Harry also did more than his fair share to challenge the perception of the once-stuffy British establishment. Shirts unbuttoned, ties banished (he brought only two for the entire four-country tour), and candidness when it came to speaking about his own struggles made him a relatable royal family member. The tour also showed just how seriously he was taking his April 2018 appointment as Commonwealth Youth Ambassador, with a heavy focus on empowering young people from all walks of life. This theme drove the tour from start to end.
During their last stop in New Zealand, Meghan continued to show enthusiasm and energy. At a meeting with mental health advocates at a beachside café in Wellington, Harry had a candid discussion with teenagers dealing with mental health struggles about his own history. Meanwhile, Meghan tackled an area she was expert in: social media. More specifically she talked about the negative side of online life for young people. “You see beautiful photos on social media and you don’t know whether she’s born with it or maybe it’s a filter,” Meghan said. “Your sense of self-worth becomes really skewed when it’s all based on likes.”

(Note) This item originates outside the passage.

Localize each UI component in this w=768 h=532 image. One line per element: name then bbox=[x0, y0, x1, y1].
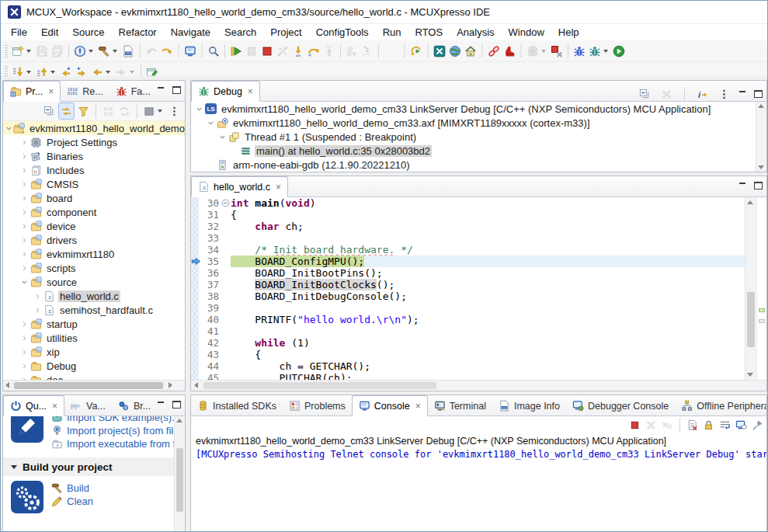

Harry backed up his wife by adding, “Issues stemming from social media and gaming are a major problem for young people in the UK—and globally.” But perhaps thinking of his own impending fatherhood, he advised that they shouldn’t be too quick to blame parents for kids’ problems. “Fingers are often pointed at the parents,” he said, “but that’s not always fair, as they, too, need to be educated about these things.”
Up until the very last minutes of the tour, Meghan was indefatigable. Whether writing her own speeches, seeing that the leftover pastries from an event were brought out to share with children from a local school waiting outside the venue to meet the royal couple, or ditching Palace aides and security to walk the last stretch of Rotorua’s Whakarewarewa Forest alone with Harry so he could take pictures of her against the redwood trees, Meghan proved that her pregnancy didn’t change her strong work ethic.